Pope Benedict, or Cardinal Ratzinger, in “Introduction to Christianity” makes a truly profound statement that I paraphrase with my patients and their families like this: We hear in our society that you have to love yourself before you can love others. But what Cardinal Ratzinger says is there’s something even more fundamental than loving yourself, and that is knowing that you are loved.

So I think people have to know that they are loved, whether that be by their family or by a power greater than themselves, as it were. I think that they have to know that that they’re loved. And how do we do that but by acts of service?

I am wondering with all the publicity if Pope Francis himself might give Señora Sepúlveda a call. I think that would be a really smart thing for him to do, for a lot of reasons.

You know, I think Monday is Columbus Day. And it would be really nice not to have one more person die.

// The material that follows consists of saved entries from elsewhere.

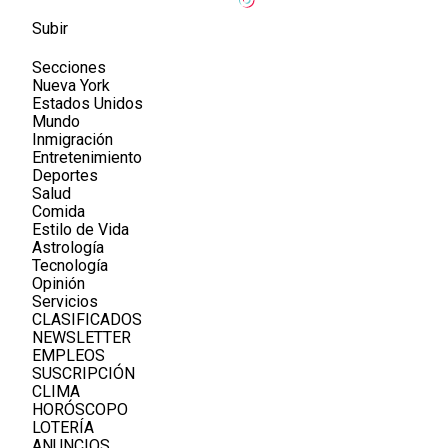
Subir
Secciones
Nueva York
Estados Unidos
Mundo
Inmigración
Entretenimiento
Deportes
Salud
Comida
Estilo de Vida
Astrología
Tecnología
Opinión
Servicios
CLASIFICADOS
NEWSLETTER
EMPLEOS
SUSCRIPCIÓN
CLIMA
HORÓSCOPO
LOTERÍA
ANUNCIOS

If you could speak to Martha Sepúlveda directly, what would you say to her?

I would ask her to, if she’s a Catholic with some knowledge of the faith, to please pray to her guardian angel to protect her from harm.

And I guess the final thing I would say is: She would say she’s not out to hurt anyone else, so it sort of comes down to whether we’re allowed to commit suicide, whether somehow that’s an exception to the commandment. 

In that vein, a story that I tell a lot to kids I see in psychiatry practice is this: My aunt was a school nurse in San Jose for many years, and she told me this story that there was this boy who came to her and was really denigrating himself, putting himself down. She looked at him and she said, “Don’t talk about Phillip that way! He’s a friend of mine!” 

The point being, I would say to her, “Don’t treat Señora Sepúlveda that way! Don’t take her life! She means something to us, she’s our sister, in the human race and in the Church. Don’t do this to our sister!” In other words, get her to look at herself from the outside.

“Don’t kill Señora Sepúlveda, she’s a dear member of our family, don’t kill her.”